Pleasure Practices with Sami Schalk: Embrace your inner child

Periwinkle Chiffon Sparkles and other profound sources of comfort.
A collage of two photos. On the left, a photo shows the author smiling and holding a backpack that resembles a stuffed unicorn, while sitting in a kayak with water in the background. The photo on the right shows the stuffed unicorn backpack from behind, seated in the front of the kayak, with the kayak's orange prow extending over the water.
Periwinkle Chiffon Sparkles goes kayaking. Photos by Sami Schalk.

Periwinkle Chiffon Sparkles and other profound sources of comfort.

As someone who has lived my entire life on an academic year calendar (first as a student, now as a professor), there is always some resistance I feel when September comes and my schedule becomes a little less flexible and free. That “I don’t want to go back to school feeling” is definitely a product of my inner child, who has gotten a lot of attention and indulgence this summer. Lately, embracing my inner child and delighting in things associated with childhood has been a deeply healing pleasure practice. I hope it can be for you too.

Embracing my inner child has required me to really tap into what I want and like without internal judgment or shame. So often pleasures associated with childhood are deemed immature or even problematic for adults to enjoy—or, if it is OK for adults to enjoy, they can’t enjoy it too much or too often. Adult pleasures are somehow supposed to be better, more refined, more mature, but at the end of the day, whatever brings us pleasure—that deep physical and/or emotional satisfaction—is worth exploring. Doing so helps us understand ourselves better, care for ourselves better, and ultimately communicate our wants and needs better to the people in our lives. The more we understand what an enthusiastic YES feels like in our bodyminds, the easier it is to say no to the things that don’t bring that same feeling.

Personally, this summer I really let myself lean into stuffed animals. Growing up I had a ton of stuffed animals. I was particularly fond of a stuffed cow named Moo Moo (I’d like to think my naming skills have gotten better since I was 3). But at some point in my childhood I internalized the message that stuffies were for “babies” and I shouldn’t want to have or play with them. I didn’t have stuffed animals as an adult until 2019, when I bought a 54-inch stuffed unicorn for a party. I began using it as a body pillow regularly during lockdown. This year, I asked one of my long-distance partners to buy me a stuffed animal as a birthday gift so I could have it to hug when he wasn’t around. He bought me a jumbo unicorn Squishmallow I named Shibari Merlot Sparkles (aka RiRi) and yall, I was transformed. 

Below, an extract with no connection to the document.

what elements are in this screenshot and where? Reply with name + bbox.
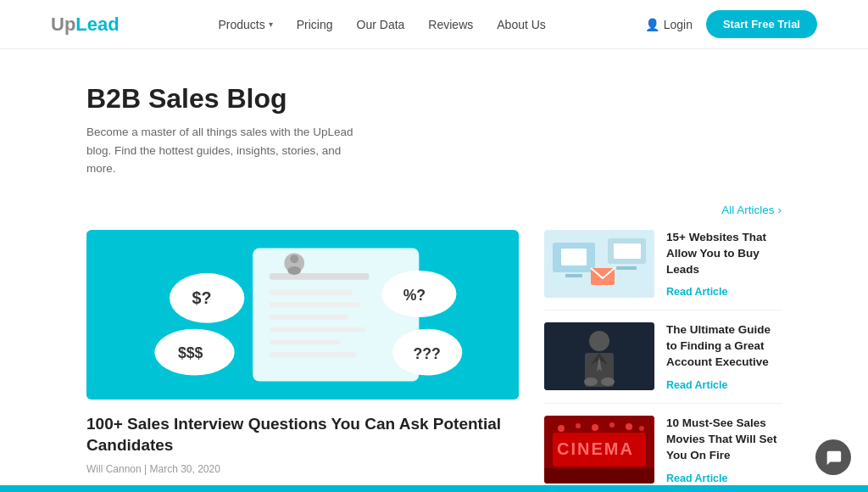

Stuffed-animal technology has advanced so much since I was a kid. This thing is so big and fluffy and SOOOOOFT! I immediately used it every night as a pillow and the great stuffed animal gathering of 2022 began. I’m now up to five stuffed animals of varying sizes in my bed every night, plus the new stuffed unicorn backpack purse I bought named Periwinkle Chiffon Sparkles (aka Winky). I couldn’t believe how much pleasure these soft squishy things brought me.

Because I’m a nerd, I did a little Googling and learned that stuffed animals are excellent comfort items for children and adults because they provide consistency through transitions. Stuffed animals are also sometimes used like emotional-support animals for older adults who can’t care for pets. The act of petting or cuddling a stuffed animal has similar stress- and blood pressure lowering-effects to those of petting a real animal. This isn’t to say that you need research to justify your pleasure, but rather to show that trusting our pleasure, listening to what our bodyminds say feels good or not, is ultimately very good for us. I knew how comforting and calming I find these stuffed animals to be long before I found some research supporting what my bodymind already told me. Practicing pleasure teaches you to better recognize your enthusiastic YES so that you’re better able to discern when you should be saying no.

Recently on Twitter, I asked people to share their inner-child pleasure practices. Here’s a list of more ways to embrace your inner child:

  • Building with Legos or other blocks
  • Craft and art kits
  • Blowing bubbles
  • Playing on swings, slides, and monkey bars
  • Coloring books or sidewalk chalk
  • Children’s cartoons and movies
  • Eating certain candy or food 
  • Playing with Play-doh, clay, slime or kinetic sand

Go embrace your inner child, babes. You deserve to take in all the joy you can in this world, without shame. You can blow bubbles and be a bad ass bitch at the same time!